Ethics Awareness Inventory Paper

In today’s world everything is mostly based off ethics. Ethics to me is basically about your character. I feel that you should pick someone to work that will be fair all around the board. But you have to understand that I am a person who takes your character serious. If the person has a good character they are most likely going to make the right decision. You also have to really look at the person and make sure that they are capable inside and out. The categories of ethical perspectives presented here may not exactly coincide with those you may have seen elsewhere.

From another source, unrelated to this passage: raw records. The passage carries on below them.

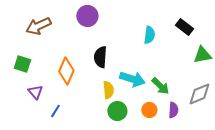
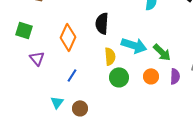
blue line: (55, 111) -> (72, 75), moved

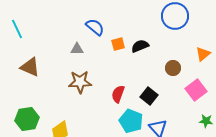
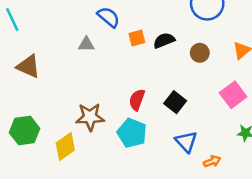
brown circle: (173, 68) -> (200, 53), moved
brown star: (80, 82) -> (90, 117), moved
cyan pentagon: (131, 121) -> (132, 133), moved

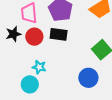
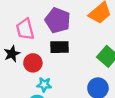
red circle: (34, 37) -> (33, 63), moved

A person’s ethics is the moral standard that a person uses in choices of what is right or wrong. Not all choices are ethical ones. Many solutions are known or can be tested through and accepted formalized logical system, such as mathematics or scientific methods; Derived from the Greek word- ethos, meaning “character”, and ethics is “our character”. It is how we judge our other choices regarding behavior to one another. Ethics applies to social action, the rightness of which can be tested only by knowing the standards that is applied. Ethics also applies to choice, so the absence of any ability or opportunity to make a choice argues that behavior that is compelled or made in ignorance may not fit the notion of ethical behavior. Although we not be aware of them when we make choices there are competing standards, or ethical perspective that govern people’s behavior (guru).

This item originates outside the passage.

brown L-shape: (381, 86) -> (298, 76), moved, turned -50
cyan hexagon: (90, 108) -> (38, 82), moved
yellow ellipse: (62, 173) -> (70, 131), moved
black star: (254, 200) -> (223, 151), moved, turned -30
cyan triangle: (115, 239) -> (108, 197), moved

The deontological perspective is sometimes stated simply as: Do unto others as you would have them do unto you." The root word deon is from the Greek meaning "obligation" or "commitment". The philosophical theory of deontology is formalized in the writing of Immanuel Kant in the early 1800's. Kant identified that the basis of ethics is the obligation, or the duty, to do what is "right". What is "right" comes from an idealized notion of what a better world ought to be. The duty to make this a better world is something we take upon ourselves. Kant agrees that not everyone in all cases is capable of this. And, in certain circumstances there may be a compulsion to act otherwise. But, if you ask, "What is the 'right' thing to do?” imagine the world or the circumstance as it should be. Then, act on the merits of this Ideal. By raising the very question is an action or decision "right", "good" or "bad", we raise the question whether it is something we are willing to do, irrespective of the number of others who may do it.” Kant termed the Ideals that people share about how people ought to behave a "categorical imperative" - a transcendent concept of "rightness of action" that is accessible to anyone who thinks about the world as it ought to be, our place in the world to foster this ideal, and our relationship with others that helps to create the world as it ought to be” (guru).

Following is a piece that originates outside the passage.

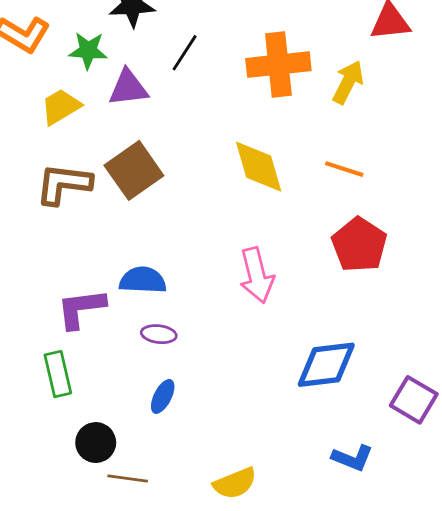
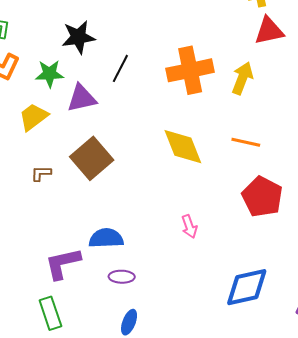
brown L-shape: (64, 184) -> (41, 173), size x0.5
pink arrow: (257, 275) -> (189, 226), size x0.6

To many religious people this will sound like "theology", but deontology as a field of ethics attempts to forge a concept of "right" that is more universal than a religion. Telling the truth, for example, is a moral obligation, not because it may be instructed by religion. Truth telling is a duty because we understand what it is like to be lied to. We can imagine that universally others share this dislike of being lied to. Falsehoods create distrust, undermine relationships, and if acted on, can lead to disaster. To the deontologists, this is not a utilitarian value - tell the truth only when it serves "good" purposes. To deontology, truthfulness is simply "right" as an ideal; and, we assume the obligation to commit to the Ideal as something of value in, and of itself. We opt to tell the truth because we understand that it is the "right" thing to do.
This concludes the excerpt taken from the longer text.